The releases resource list is empty and the release-controller is trying to create a Release object indeed (because of the if !r.CreateManagement { return nil; }; code removal`). The problem still persists though:

HelmRelease kcm-system/kcm-0-0-7-54-g612b62e-tpl is not ready yet. HelmChart 'kcm-system/kcm-0-0-7-54-g612b62e-tpl' is not ready: latest generation of object has not been reconciled

And the chart 0-0-7-... has the following error: chart pull error: failed to download chart for remote reference: failed to get 'oci://ghcr.io/k0rdent/kcm/charts/kcm-templates:0.0.7-54-g612b62e': ghcr.io/k0rdent/kcm/charts/kcm-templates:0.0.7-54-g612b62e: not found

This is obviously because there ain't such a version because it is the build version from the initial installation during release creation. The problem that we have is related, in my opinion, somewhere to our ops and how we are handling the local builds between tagging the product.

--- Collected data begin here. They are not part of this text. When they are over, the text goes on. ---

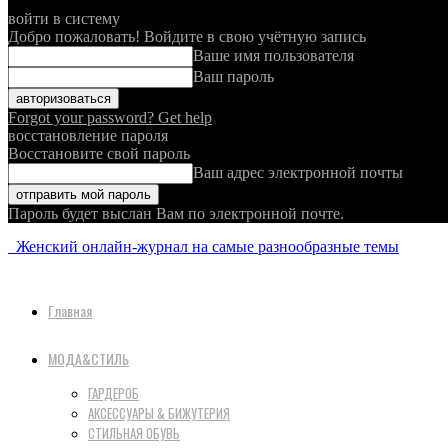
войти в систему
Добро пожаловать! Войдите в свою учётную запись
Ваше имя пользователя
Ваш пароль
Forgot your password? Get help
восстановление пароля
Восстановите свой пароль
Ваш адрес электронной почты
Пароль будет выслан Вам по электронной почте.
Женский онлайн-журнал на самые разнообразные темы
Главная
МОДА&СТИЛЬ
ГАРДЕРОБ
АКСЕССУАРЫ & БИЖУТЕРИЯ
СТИЛЬНАЯ ОБУВЬ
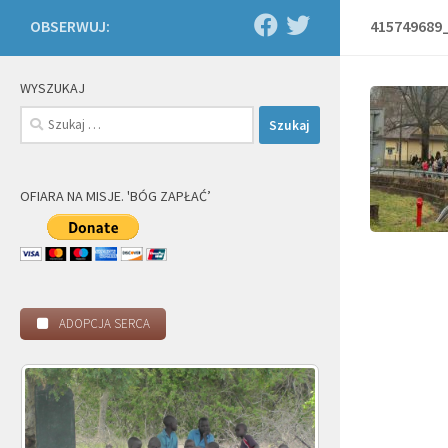
OBSERWUJ:
415749689
WYSZUKAJ
Szukaj:
OFIARA NA MISJE. 'BÓG ZAPŁAĆ’
ADOPCJA SERCA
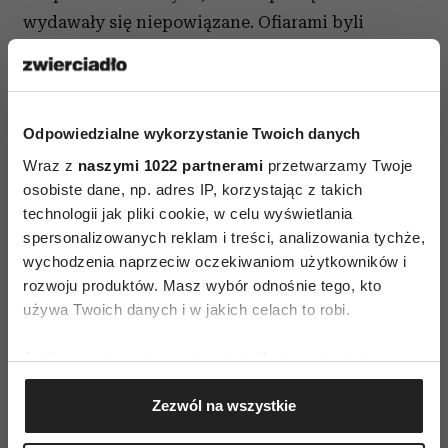
wydawały się niepowiązane. Ofiarami byli
mężczyźni, kobiety i dzieci, w wieku od 6 do 82
lat. Pochodzili z różnych dzielnic, z różnych
środowisk rasowych i poziomów społeczno-
Odpowiedzialne wykorzystanie Twoich danych
ekonomicznych. Nigdy wcześniej w historii
Wraz z
naszymi 1022 partnerami
przetwarzamy Twoje
kryminalistyki jeden morderca nie był
osobiste dane, np. adres IP, korzystając z takich
odpowiedzialny za tak przerażający zestaw
technologii jak pliki cookie, w celu wyświetlania
zbrodni. Śledczy ścigali się z czasem, by
spersonalizowanych reklam i treści, analizowania tychże,
powstrzymać sprawce. Gdy pracowali nad
wychodzenia naprzeciw oczekiwaniom użytkowników i
rozwiązaniem sprawy, media deptały im po
rozwoju produktów. Masz wybór odnośnie tego, kto
używa Twoich danych i w jakich celach to robi.
piętach, a całą Kalifornię ogarnęła panika.
Czteroodcinkowy serial zawiera wywiady
Jeśli wyrazisz na to zgodę, chcielibyśmy również:
i nieznane wcześniej materiały archiwalne.
Gromadzić dane dotyczące Twojej lokalizacji
Zezwól na wszystkie
geograficznej z dokładnością nawet do kilku metrów
Identyfikować Twoje urządzenie, aktywnie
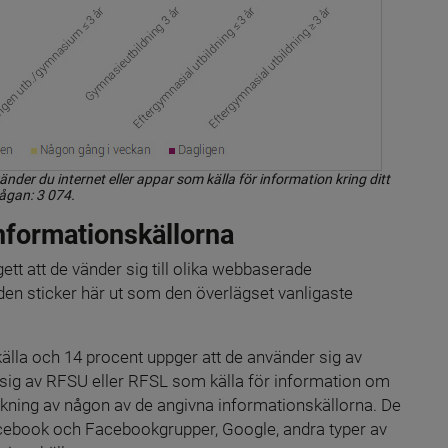
änder du internet eller appar som källa för information kring ditt 
rågan: 3 074.
informationskällorna
ett att de vänder sig till olika webbaserade 
den sticker här ut som den överlägset vanligaste 
lla och 14 procent uppger att de använder sig av 
 sig av RFSU eller RFSL som källa för information om 
ckning av någon av de angivna informationskällorna. De 
acebook och Facebookgrupper, Google, andra typer av 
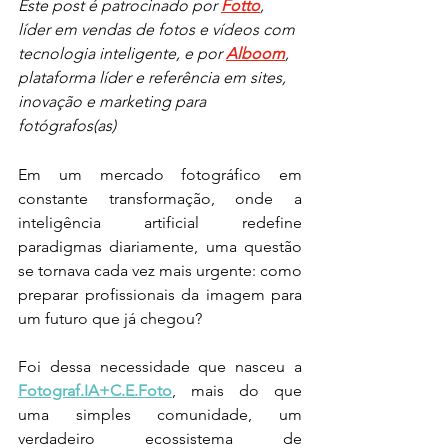
Este post é patrocinado por 
Fotto
, 
líder em vendas de fotos e vídeos com 
tecnologia inteligente, e por 
Alboom
, 
plataforma líder e referência em sites, 
inovação e marketing para 
fotógrafos(as)
Em um mercado fotográfico em 
constante transformação, onde a 
inteligência artificial redefine 
paradigmas diariamente, uma questão 
se tornava cada vez mais urgente: como 
preparar profissionais da imagem para 
um futuro que já chegou?
Foi dessa necessidade que nasceu a 
Fotograf.IA+C.E.Foto
, mais do que 
uma simples comunidade, um 
verdadeiro ecossistema de 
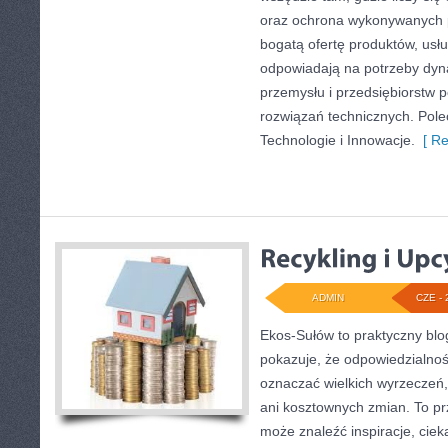
oraz ochrona wykonywanych p
bogatą ofertę produktów, usłu
odpowiadają na potrzeby dyna
przemysłu i przedsiębiorstw
rozwiązań technicznych. Pole
Technologie i Innowacje.
[ Re
ADMIN
CZE - 
Ekos-Sułów to praktyczny blog
pokazuje, że odpowiedzialnoś
oznaczać wielkich wyrzeczeń
ani kosztownych zmian. To prz
może znaleźć inspiracje, ciek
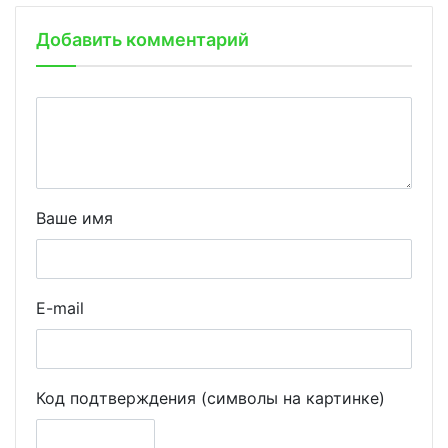
Добавить комментарий
Ваше имя
E-mail
Код подтверждения (символы на картинке)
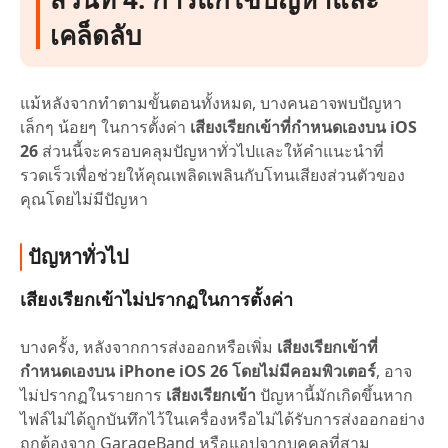
เคล็ดลับ
แม้หลังจากทำตามขั้นตอนทั้งหมด, บางคนอาจพบปัญหา
เล็กๆ น้อยๆ ในการตั้งค่า
เสียงเรียกเข้าที่กำหนดเองบน iOS
26
ส่วนนี้จะครอบคลุมปัญหาทั่วไปและให้คำแนะนำที่
รวดเร็วเพื่อช่วยให้คุณเพลิดเพลินกับโทนเสียงส่วนตัวของ
คุณโดยไม่มีปัญหา
ปัญหาทั่วไป
เสียงเรียกเข้าไม่ปรากฏในการตั้งค่า
บางครั้ง, หลังจากการส่งออกหรือเพิ่ม
เสียงเรียกเข้าที่
กำหนดเองบน iPhone iOS 26 โดยไม่มีคอมพิวเตอร์
, อาจ
ไม่ปรากฏในรายการ
เสียงเรียกเข้า
ปัญหานี้มักเกิดขึ้นหาก
ไฟล์ไม่ได้ถูกบันทึกไว้ในเครื่องหรือไม่ได้รับการส่งออกอย่าง
ถูกต้องจาก GarageBand หรือแอปจากบุคคลที่สาม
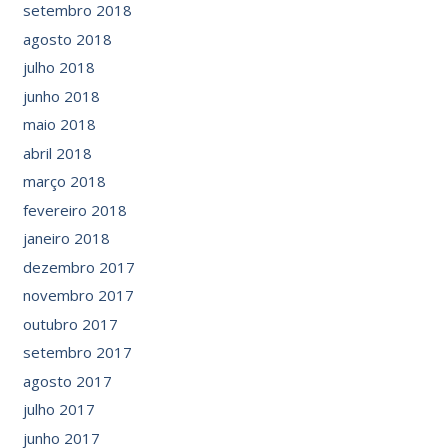
setembro 2018
agosto 2018
julho 2018
junho 2018
maio 2018
abril 2018
março 2018
fevereiro 2018
janeiro 2018
dezembro 2017
novembro 2017
outubro 2017
setembro 2017
agosto 2017
julho 2017
junho 2017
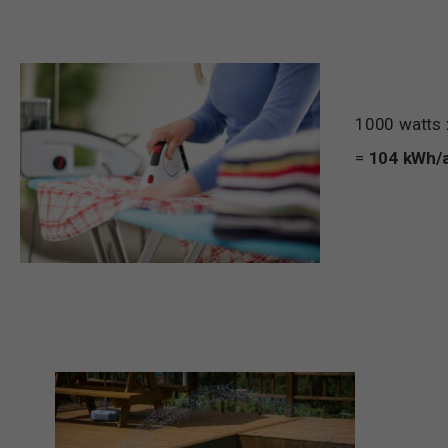
1000 watts 
=
104 kWh/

To sum up, I think the issue should be addressed in the other way.

My thought on how to address it: push the "dev-build" kcm-templates chart with the actual version something like

package-chart-%: lint-chart-%
	@chart_name=$(patsubst package-chart-%,%,$@); \
	if [ "$$chart_name" = "kcm-templates" ]; then \
		$(HELM) package --destination $(CHARTS_PACKAGE_DIR) $(TEMPLATES_SUBDIR)/$* --version $(VERSION); \
	else \
		$(HELM) package --destination $(CHARTS_PACKAGE_DIR) $(TEMPLATES_SUBDIR)/$*; \
	fi

and of course, adjust the release-controller's if statement to something if !r.CreateRelease && !r.CreateManagement { return nil;};

perform make REGISTRY_REPO="http://127.0.0.1:5001/charts" kind-deploy registry-deploy dev-push install with the controller registry URL set to the localhost, e.g. via helm:

helm install kcm oci://127.0.0.1:5001/charts/kcm  --version 0.1.0 -n kcm-system --create-namespace --set="controller.createManagement=false" --set="image.repository=localhost/kcm/controller" --set="velero.enabled=false" --set="controller.defaultRegistryURL=127.0.0.1:5001/charts/kcm" --set="controller.insecureRegistry=true"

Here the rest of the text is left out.